* **REQUIREMENT**: Give the records again, every one, exactly.

* **DATA FOR PROCESSING**:
========

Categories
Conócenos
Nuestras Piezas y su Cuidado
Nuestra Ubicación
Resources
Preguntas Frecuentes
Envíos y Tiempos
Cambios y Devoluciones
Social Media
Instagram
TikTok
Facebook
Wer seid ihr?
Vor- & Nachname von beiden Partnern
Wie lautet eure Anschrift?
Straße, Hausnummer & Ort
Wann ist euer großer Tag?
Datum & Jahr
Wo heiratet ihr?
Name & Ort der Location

========

* **ANSWER**:
Categories
Conócenos
Nuestras Piezas y su Cuidado
Nuestra Ubicación
Resources
Preguntas Frecuentes
Envíos y Tiempos
Cambios y Devoluciones
Social Media
Instagram
TikTok
Facebook
Wer seid ihr?
Vor- & Nachname von beiden Partnern
Wie lautet eure Anschrift?
Straße, Hausnummer & Ort
Wann ist euer großer Tag?
Datum & Jahr
Wo heiratet ihr?
Name & Ort der Location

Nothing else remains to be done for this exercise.